Medium-scale Computations
Overview
The notebook for this example runs medium-scale computations on a notebook instance in GCP Vertex AI Workbench using XArray and Dask.
Step 1: Create a notebook environment in Vertex AI
Follow the steps in the GCP documentation to create a user-managed notebook instance within Vertex AI Workbench.
From the Google Cloud Console, navigate to Vertex AI
> Workbench
, then click
on New Notebook
in the User-managed Notebooks
tab. For this example you can
select the Python 3
environment, give your notebook a name, and select your
desired region and zone.
You can click on the Create
button to create your notebook, or you can
customize your machine type and other settings by clicking on the
Advanced Options
button.
For this example, we'll use a n1-standard-32
notebook instance that has 32
vCPUs and 120 GB RAM by setting the following machine configuration in the
Advanced Options
page:
Once the notebook instance is running, click on the Open JupyterLab
button to
view the notebook environment in your browser.

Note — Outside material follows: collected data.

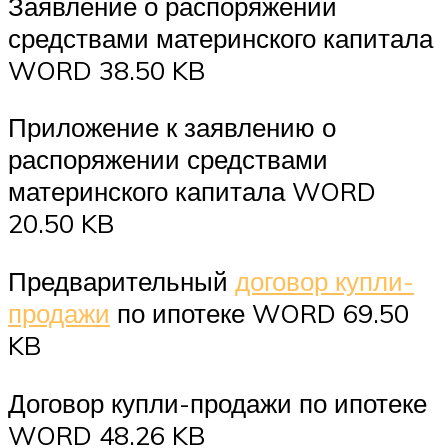
Заявление о распоряжении
средствами материнского капитала
WORD 38.50 KB
Приложение к заявлению о
распоряжении средствами
материнского капитала WORD
20.50 KB
Предварительный
договор купли-
продажи
по ипотеке WORD 69.50
KB
Договор купли-продажи по ипотеке
WORD 48.26 KB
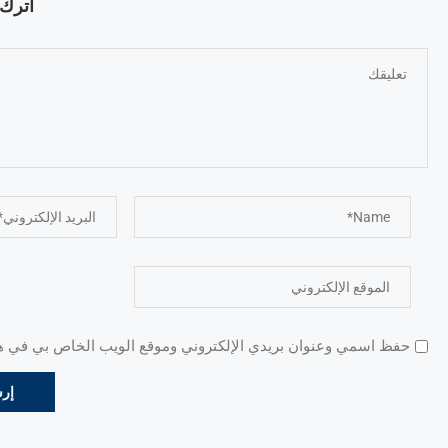
اترك ت
حفظ اسمي وعنوان بريدي الإلكتروني وموقع الويب الخاص بي في هذا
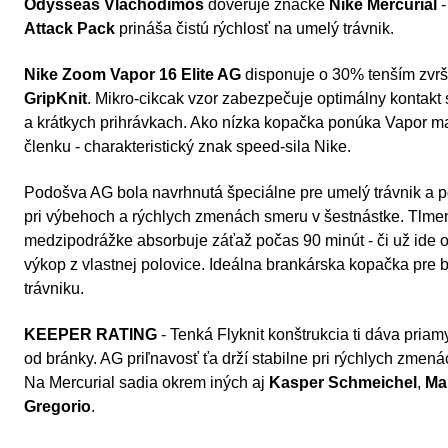
Odysseas Vlachodimos
dôveruje značke
Nike Mercurial
-
Attack Pack
prináša čistú rýchlosť na umelý trávnik.
Nike Zoom Vapor 16 Elite AG
disponuje o 30% tenším zvr
GripKnit
. Mikro-cikcak vzor zabezpečuje optimálny kontakt 
a krátkych prihrávkach. Ako nízka kopačka ponúka Vapor m
členku - charakteristický znak speed-sila Nike.
Podošva AG bola navrhnutá špeciálne pre umelý trávnik a po
pri výbehoch a rýchlych zmenách smeru v šestnástke. Tlme
medzipodrážke absorbuje záťaž počas 90 minút - či už ide o
výkop z vlastnej polovice. Ideálna brankárska kopačka pre
trávniku.
KEEPER RATING
- Tenká Flyknit konštrukcia ti dáva priam
od bránky. AG priľnavosť ťa drží stabilne pri rýchlych zmen
Na Mercurial sadia okrem iných aj
Kasper Schmeichel
,
Ma
Gregorio
.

Step 2: Create a new Python environment and notebook kernel
From within the notebook environment, open a new terminal window and create a conda environment with Python 3.8:
conda create -n py38 python=3.8
Activate the newly created environment:
conda activate py38
Install and register a notebook kernel for this environment.
conda install ipykernel
Step 3: Clone the repository
Clone the repository with these examples by running the following command:
git clone https://github.com/koverholt/scaling-python-on-gcp
Step 4: Install dependencies
Change to the scaling-python-on-gcp
directory by running:
cd scaling-python-on-gcp
Install the Python packages in this repository by running:
pip install -r requirements.txt
Step 5: Run the medium-scale notebook
Open the notebook located at
scaling-python-on-gcp/2-medium-scale/satellite-imagery.ipynb
for this
medium-scale computation, which contains all of the remaining code that you need
to run for this example.
Be sure to switch to the notebook kernel for the py38
conda environment that
you created earlier.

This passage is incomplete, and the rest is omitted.